BABIL, Iraq - The average deployed Soldier will find themselves in situations where they are required to push their mental and physical limits. Some Soldiers choose to reach for a point beyond that limit.

Soldiers of the Regimental Support Squadron, 3rd Armored Cavalry Regiment, serving on Contingency Operating Site Kalsu, recently had the opportunity to join their brothers and sisters in the highly coveted "Order of the Spur," pushing themselves and their comrades during a traditional Cavalry "Spur Ride."

Lt. Col. Timothy Luedecking, commander of RSS, said the purpose of the event was to bring the squadron together, promote friendly competition and motivate Troopers to enhance their familiarity with basic combat functions.

A Spur Ride typically incorporates a series of stations where Soldiers will have to think and work as a team in order to pass to the next obstacle and, once completed, "earn their spurs."

Several teams of eight to 10 candidates began the grueling gauntlet around 5 a.m. After receiving a set of briefings, the teams set out to their respective test sites.

The first of six sites required Troopers to take a written exam based on Cavalry knowledge and basic Soldier skill level tasks.
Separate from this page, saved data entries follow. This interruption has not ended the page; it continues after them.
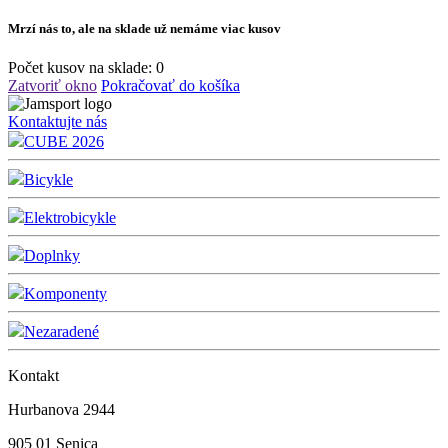
Mrzí nás to, ale na sklade už nemáme viac kusov
Počet kusov na sklade:
0
Zatvoriť okno
Pokračovať do košíka
Kontaktujte nás
CUBE 2026
Bicykle
Elektrobicykle
Doplnky
Komponenty
Nezaradené
Kontakt
Hurbanova 2944
905 01 Senica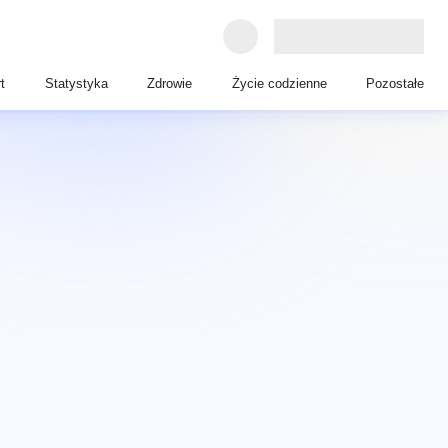
t
Statystyka
Zdrowie
Życie codzienne
Pozostałe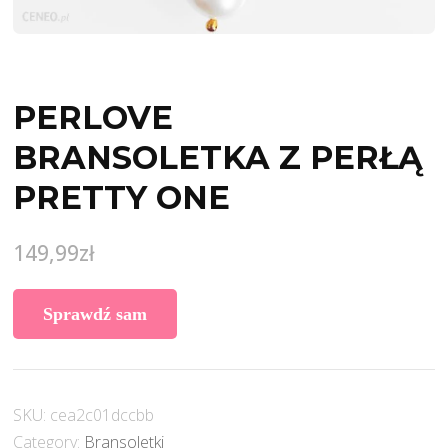
PERLOVE
BRANSOLETKA Z PERŁĄ
PRETTY ONE
149,99
zł
Sprawdź sam
SKU:
cea2c01dccbb
Category:
Bransoletki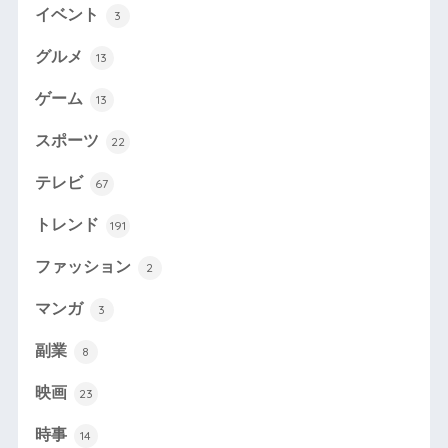
イベント
3
グルメ
13
ゲーム
13
スポーツ
22
テレビ
67
トレンド
191
ファッション
2
マンガ
3
副業
8
映画
23
時事
14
The remaining stations were designed to assess individual and team ability to make decisions and execute tasks under physical and mental stress.

Throughout the day, teams were tested on their radio and communications skills, weapons familiarity that included blindfolded reassembly and functions checks, a Humvee pull and a chemical awareness site.
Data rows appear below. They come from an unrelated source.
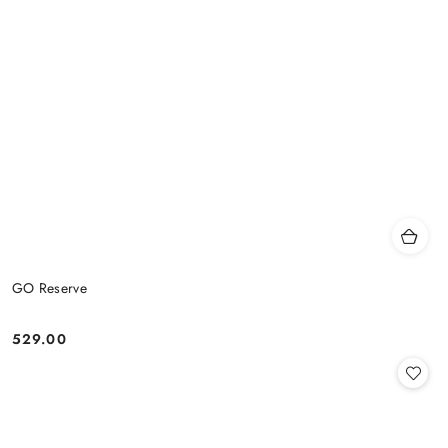
GO Reserve
529.00
Cena: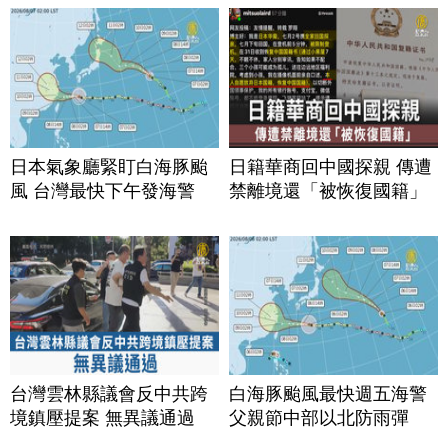
日本氣象廳緊盯白海豚颱
日籍華商回中國探親 傳遭
風 台灣最快下午發海警
禁離境還「被恢復國籍」
台灣雲林縣議會反中共跨
白海豚颱風最快週五海警
境鎮壓提案 無異議通過
父親節中部以北防雨彈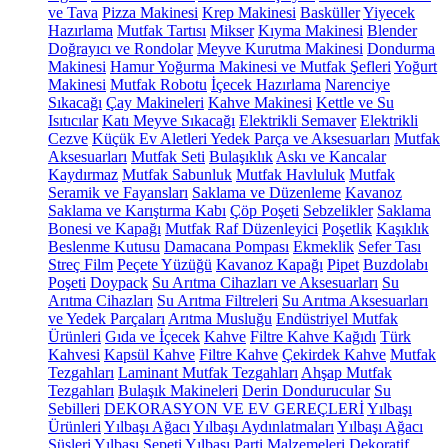
ve Tava
Pizza Makinesi
Krep Makinesi
Basküller
Yiyecek
Hazırlama
Mutfak Tartısı
Mikser
Kıyma Makinesi
Blender
Doğrayıcı ve Rondolar
Meyve Kurutma Makinesi
Dondurma
Makinesi
Hamur Yoğurma Makinesi ve Mutfak Şefleri
Yoğurt
Makinesi
Mutfak Robotu
İçecek Hazırlama
Narenciye
Sıkacağı
Çay Makineleri
Kahve Makinesi
Kettle ve Su
Isıtıcılar
Katı Meyve Sıkacağı
Elektrikli Semaver
Elektrikli
Cezve
Küçük Ev Aletleri Yedek Parça ve Aksesuarları
Mutfak
Aksesuarları
Mutfak Seti
Bulaşıklık
Askı ve Kancalar
Kaydırmaz
Mutfak Sabunluk
Mutfak Havluluk
Mutfak
Seramik ve Fayansları
Saklama ve Düzenleme
Kavanoz
Saklama ve Karıştırma Kabı
Çöp Poşeti
Sebzelikler
Saklama
Bonesi ve Kapağı
Mutfak Raf Düzenleyici
Poşetlik
Kaşıklık
Beslenme Kutusu
Damacana Pompası
Ekmeklik
Sefer Tası
Streç Film
Peçete Yüzüğü
Kavanoz Kapağı
Pipet
Buzdolabı
Poşeti
Doypack
Su Arıtma Cihazları ve Aksesuarları
Su
Arıtma Cihazları
Su Arıtma Filtreleri
Su Arıtma Aksesuarları
ve Yedek Parçaları
Arıtma Musluğu
Endüstriyel Mutfak
Ürünleri
Gıda ve İçecek
Kahve
Filtre Kahve Kağıdı
Türk
Kahvesi
Kapsül Kahve
Filtre Kahve
Çekirdek Kahve
Mutfak
Tezgahları
Laminant Mutfak Tezgahları
Ahşap Mutfak
Tezgahları
Bulaşık Makineleri
Derin Dondurucular
Su
Sebilleri
DEKORASYON VE EV GEREÇLERİ
Yılbaşı
Ürünleri
Yılbaşı Ağacı
Yılbaşı Aydınlatmaları
Yılbaşı Ağacı
Süsleri
Yılbaşı Sepeti
Yılbaşı Parti Malzemeleri
Dekoratif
At each station, teams who failed to meet the standard were afforded the chance to "buy back" their mistakes with group exercises.
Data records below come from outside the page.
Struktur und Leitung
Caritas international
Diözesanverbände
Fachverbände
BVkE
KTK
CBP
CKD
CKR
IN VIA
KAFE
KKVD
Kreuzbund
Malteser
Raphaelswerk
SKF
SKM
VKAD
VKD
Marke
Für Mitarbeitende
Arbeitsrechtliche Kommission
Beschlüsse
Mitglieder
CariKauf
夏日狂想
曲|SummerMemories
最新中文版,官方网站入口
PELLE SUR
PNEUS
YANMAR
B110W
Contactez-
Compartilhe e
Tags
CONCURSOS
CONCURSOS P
"Having to do PT with all our gear and mask on was really tough," said 1st Lt. Sarah A. Barron of the squadron's support operations shop, and a Fairmont, W.V., native. "It's been a lot of fun, and our teamwork is what's getting us through."

A complex medical skills lane required Troopers to successfully move under simulated fire, assess and transport casualties, and maintain accountability of their team and equipment. A sound system provided realistic combat sounds that included machine gun fire and artillery explosions.

"Soldiers at this location have to be able to maintain cover, treat their casualties and keep moving toward the transport site," said Sgt. 1st Class Ileanette Pla, Medical Troop first sergeant, originally from Mineola, N.Y. "After they negotiate the first half, they will have to low crawl underneath another obstacle, where they encounter indirect fire while still keeping control of the wounded."

Each station saw exhausted and muddied Soldiers struggling to keep calm and motivated while being pushed harder by each of the instructors.

"This challenge keeps the history of the Cavalry alive and promotes team cohesion too," said Pla. "At each site the teams really have to come together in order to complete their tasks successfully."

Pla said most of the candidates were performing tasks that are not required of them on a daily basis, and this helps to sharpen those specific skills.

As the sun began to set on COS Kalsu, the teams gathered on the deck of the Support Squadron's headquarters for their hard-earned spur certificates. The official ceremony marked the Soldiers' entrance into a time-honored legacy of the Cavalry's elite.